Other parents have the opposite experience. They breastfeed successfully but feel trapped by the constant physical demand. A newborn may feed every two to three hours, sometimes more often during cluster feeding. That means the breastfeeding parent’s body becomes the kitchen, comfort object, hydration station, and all-night diner. Without paid leave, family help, or workplace pumping support, even parents who want to continue nursing can be pushed into impossible choices.
Formula-feeding parents have their own challenges. They measure scoops at midnight, sterilize bottles, compare brands, watch for digestive reactions, budget for rising costs, and sometimes drive from store to store looking for the one formula their baby tolerates. During shortages, that anxiety can become overwhelming. Parents of babies needing hypoallergenic or specialty formula know this fear especially well. You cannot simply swap products when a baby has allergies, reflux, metabolic conditions, or medical fragility.
Then there are combination-feeding families, who often become experts in logistics. They breastfeed, pump, supplement, wash parts, label milk, prepare bottles, and somehow still get asked whether they are “really breastfeeding.” These parents deserve medals, snacks, and perhaps a small parade consisting entirely of people carrying clean burp cloths.
Many families also carry cultural pressure. One grandparent may insist breast milk is best. Another may say formula made their children “turn out fine.” Social media adds another layer, serving up perfect freezer stashes, spotless nurseries, and influencers who appear to breastfeed while wearing white linen and inner peace. Meanwhile, real parents are trying to remember whether they washed the bottle nipple or just thought about washing it very sincerely.

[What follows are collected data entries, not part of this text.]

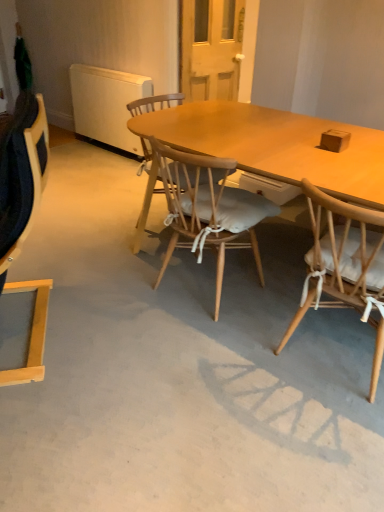 Question: Do you think brown matte box at upper right is within wooden chair with white cushion at right, the 3th chair from the left, or outside of it?

Choices:
 (A) inside
 (B) outside

Answer: (B)

Question: From a real-world perspective, is brown matte box at upper right positioned above or below wooden chair with white cushion at right, the 3th chair from the left?

Choices:
 (A) above
 (B) below

Answer: (A)

Question: Estimate the real-world distances between objects in this image. Which object is closer to the wooden chair with white cushion at right, placed as the 1th chair when sorted from right to left?

Choices:
 (A) white matte radiator at upper left
 (B) wooden chair with cushion at center, acting as the second chair starting from the right
 (C) brown matte box at upper right
 (D) light wood chair at left, marked as the third chair in a right-to-left arrangement

Answer: (B)

Question: Which object is positioned farthest from the white matte radiator at upper left?

Choices:
 (A) wooden chair with cushion at center, acting as the second chair starting from the right
 (B) light wood chair at left, marked as the third chair in a right-to-left arrangement
 (C) brown matte box at upper right
 (D) wooden chair with white cushion at right, placed as the 1th chair when sorted from right to left

Answer: (C) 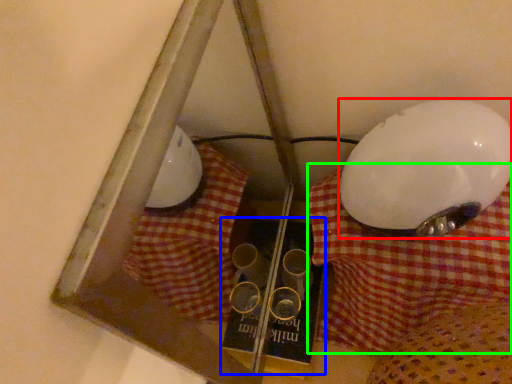 Question: Estimate the real-world distances between objects in this image. Which object is farther from lamp (highlighted by a red box), book (highlighted by a blue box) or tablecloth (highlighted by a green box)?

Choices:
 (A) book
 (B) tablecloth

Answer: (A) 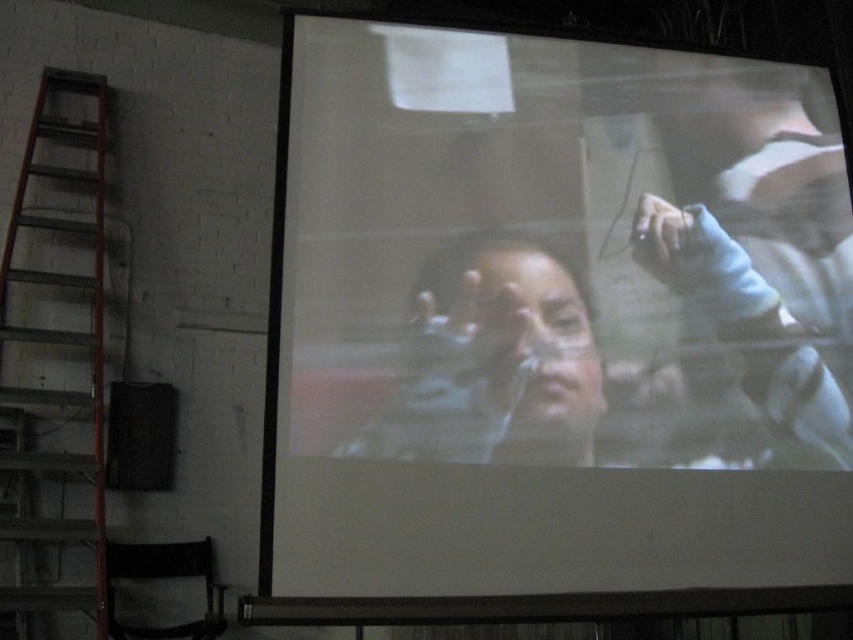 Question: Which of the following is the farthest from the observer?

Choices:
 (A) (21, 444)
 (B) (708, 269)

Answer: (A)

Question: Which object is positioned farthest from the smooth skin face at center?

Choices:
 (A) metallic orange ladder at left
 (B) white matte projection screen at center

Answer: (A)

Question: Is smooth skin face at center wider than metallic orange ladder at left?

Choices:
 (A) no
 (B) yes

Answer: (B)

Question: In this image, where is smooth skin face at center located relative to metallic orange ladder at left?

Choices:
 (A) right
 (B) left

Answer: (A)

Question: Is smooth skin face at center bigger than metallic orange ladder at left?

Choices:
 (A) yes
 (B) no

Answer: (B)

Question: Which of the following is the farthest from the observer?

Choices:
 (A) white matte projection screen at center
 (B) smooth skin face at center

Answer: (B) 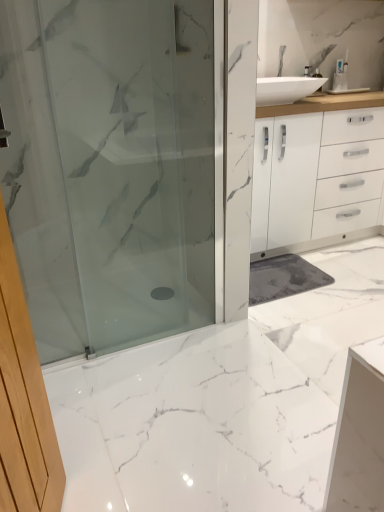 Locate an element on the screen. The image size is (384, 512). free space in front of satin glass shower door at center is located at coordinates [x=155, y=404]. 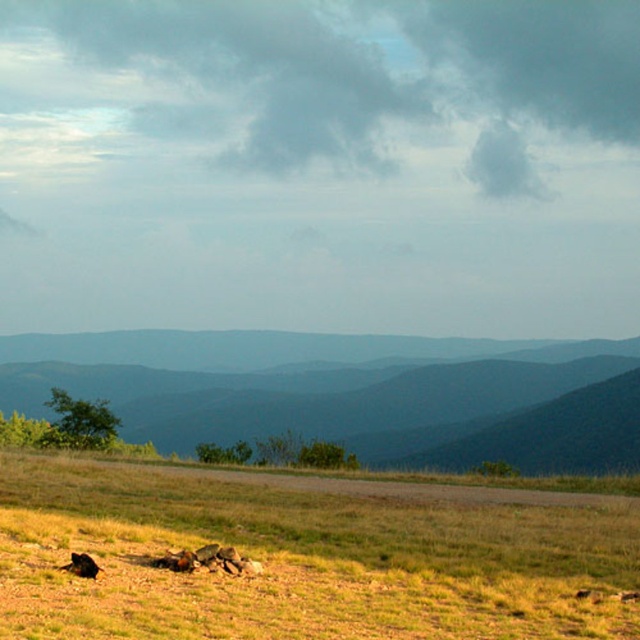 Does point (44, 339) come behind point (88, 554)?

That is True.

Is green grassy hillside at center shorter than shiny black dog at lower left?

No, green grassy hillside at center is not shorter than shiny black dog at lower left.

Where is `green grassy hillside at center`? The image size is (640, 640). green grassy hillside at center is located at coordinates [349, 392]. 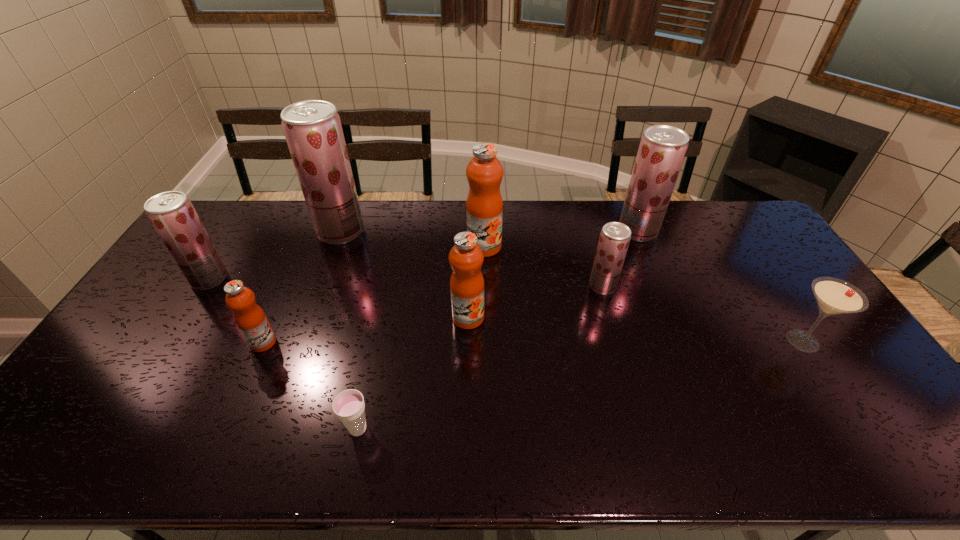 The width and height of the screenshot is (960, 540). I want to click on empty space between the leftmost fruit juice and the second biggest orange fruit juice, so click(339, 298).

Locate an element on the screen. The image size is (960, 540). free space between the third biggest strawberry fruit juice and the second smallest orange fruit juice is located at coordinates (339, 298).

The height and width of the screenshot is (540, 960). In order to click on object that ranks as the eighth closest to the biggest strawberry fruit juice in this screenshot , I will do `click(834, 296)`.

This screenshot has height=540, width=960. In order to click on the third closest object to the third object from right to left in this screenshot , I will do `click(466, 258)`.

Image resolution: width=960 pixels, height=540 pixels. In order to click on fruit juice that can be found as the fourth closest to the leftmost object in this screenshot , I will do `click(484, 207)`.

Identify the location of fruit juice that stands as the seventh closest to the martini. The image size is (960, 540). (171, 213).

Where is `the closest strawberry fruit juice to the farthest orange fruit juice`? the closest strawberry fruit juice to the farthest orange fruit juice is located at coordinates (614, 240).

Identify the location of strawberry fruit juice that is the third closest to the second smallest orange fruit juice. (662, 149).

This screenshot has height=540, width=960. I want to click on orange fruit juice that stands as the closest to the sixth farthest fruit juice, so click(x=484, y=207).

Choose which orange fruit juice is the nearest neighbor to the smallest orange fruit juice. Please provide its 2D coordinates. Your answer should be formatted as a tuple, i.e. [(x, y)], where the tuple contains the x and y coordinates of a point satisfying the conditions above.

[(466, 258)] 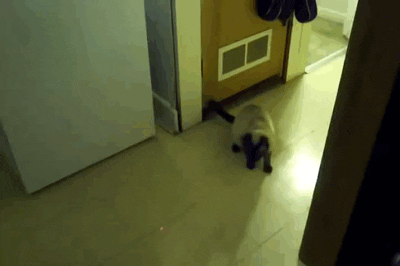 Where is `floor, tiles`? This screenshot has height=266, width=400. floor, tiles is located at coordinates (106, 241). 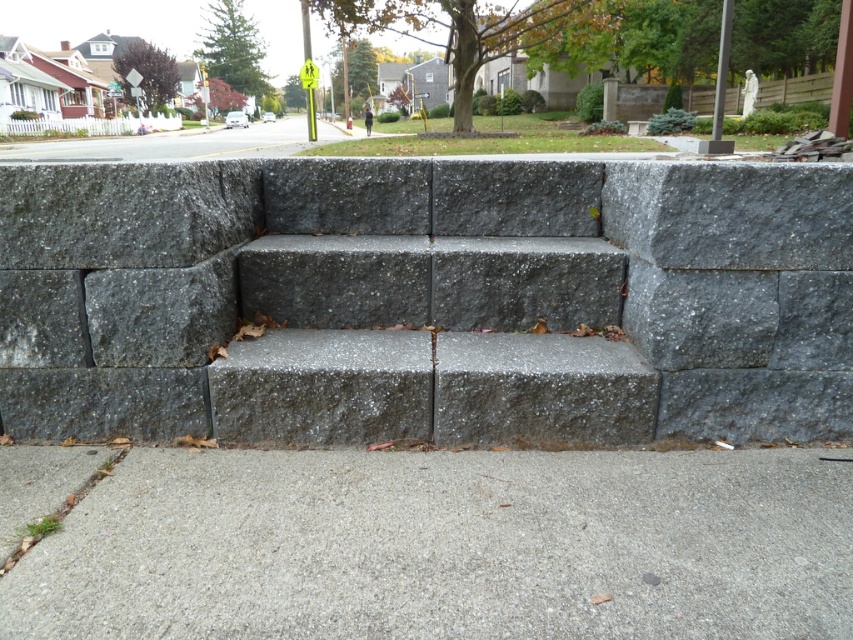 Find the location of a particular element. The height and width of the screenshot is (640, 853). gray concrete stairs at center is located at coordinates (426, 300).

You are a GUI agent. You are given a task and a screenshot of the screen. Output one action in this format:
    pyautogui.click(x=<x>, y=<y>)
    Task: Click on the gray concrete stairs at center
    The width and height of the screenshot is (853, 640).
    Given the screenshot: What is the action you would take?
    pyautogui.click(x=426, y=300) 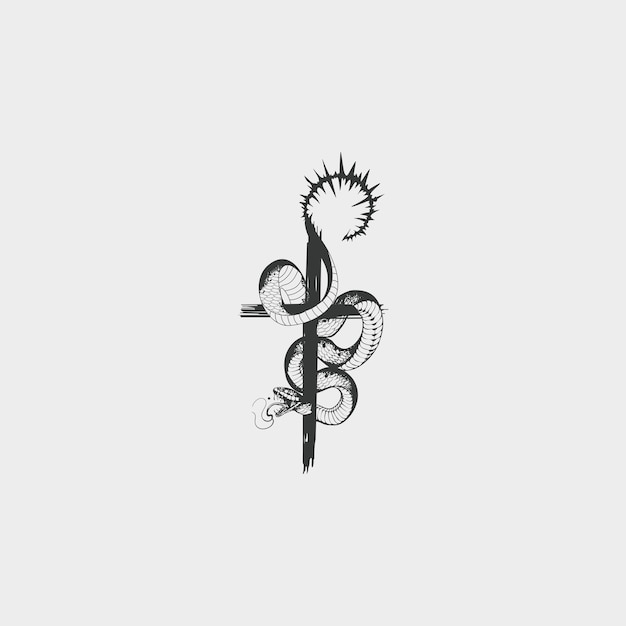 Image resolution: width=626 pixels, height=626 pixels. What are the coordinates of `scales` in the screenshot? It's located at tap(269, 290), tap(327, 377). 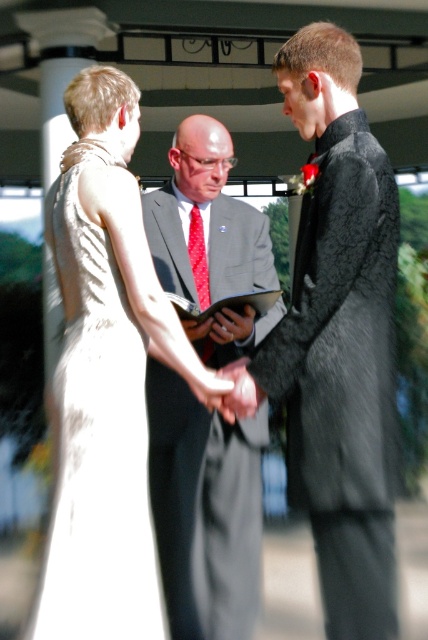 Question: Can you confirm if black textured suit at center is positioned above matte gray suit at center?

Choices:
 (A) yes
 (B) no

Answer: (A)

Question: Which point appears closest to the camera in this image?

Choices:
 (A) (345, 166)
 (B) (174, 161)
 (C) (104, 292)

Answer: (A)

Question: Estimate the real-world distances between objects in this image. Which object is closer to the matte gray suit at center?

Choices:
 (A) black textured suit at center
 (B) ivory satin dress at left

Answer: (B)

Question: Which object appears farthest from the camera in this image?

Choices:
 (A) ivory satin dress at left
 (B) matte gray suit at center
 (C) black textured suit at center

Answer: (B)

Question: Considering the relative positions of black textured suit at center and ivory satin dress at left in the image provided, where is black textured suit at center located with respect to ivory satin dress at left?

Choices:
 (A) left
 (B) right

Answer: (B)

Question: Is black textured suit at center wider than matte gray suit at center?

Choices:
 (A) yes
 (B) no

Answer: (B) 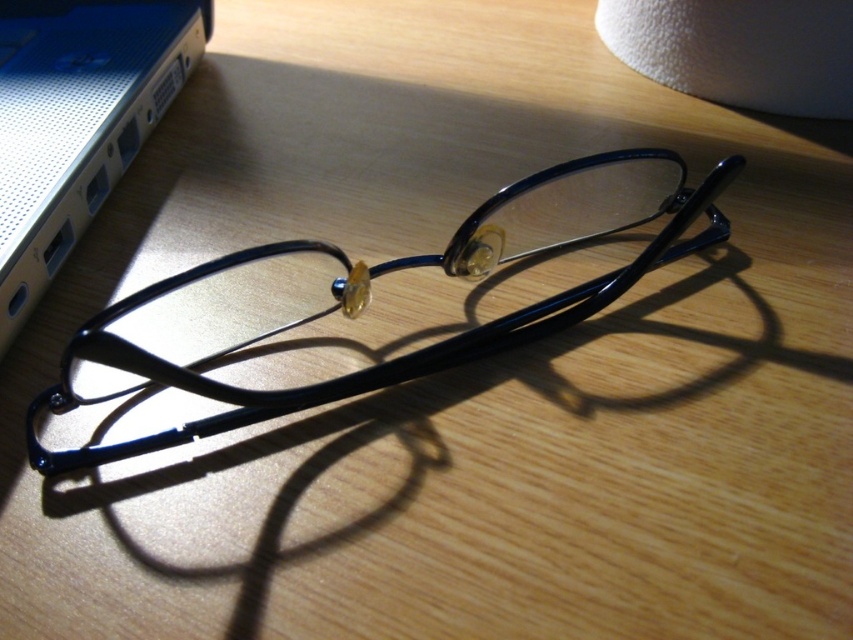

The most important experience is this: feeding decisions are rarely abstract. They happen in kitchens, hospital rooms, cars, workplaces, and bedrooms where exhausted adults are trying to keep a tiny human alive. The history professor’s point lands so strongly because it restores seriousness to a conversation that too often becomes moral theater. Babies have always needed safe food. Parents have always needed help. The pre-formula past shows what happens when families are left with too few options.
So the next time someone says, “Mothers should just breastfeed like they did in the old days,” picture the old days honestly. Picture the wet nurse whose own baby went hungry. Picture the bottle that could not be properly cleaned. Picture the infant fed bread mush because there was no better choice. Picture the mother who died in childbirth, the baby who could not latch, the family with no money, no doctor, no refrigerator, and no safe substitute. Then picture a modern parent opening a can of regulated formula and feeding a baby who needs it.
That is not failure. That is progress.
Conclusion
The argument that mothers should simply breastfeed “like in the pre-formula days” falls apart the moment we look at actual history. Breastfeeding has always been valuable, but it has never been universally possible. Before modern infant formula, many babies depended on risky substitutes, exploited wet nurses, unsanitary bottles, or nutritionally poor mixtures. Too many paid with their lives.
Modern families need more support, not more shame. The goal should be safe feeding, informed choices, strong breastfeeding resources, reliable formula access, and compassion for parents doing one of the hardest jobs on earth with very little sleep and an alarming amount of laundry.
Note: This article is for educational and informational purposes only. Parents and caregivers should consult a pediatrician, lactation consultant, or qualified healthcare professional for infant-feeding decisions.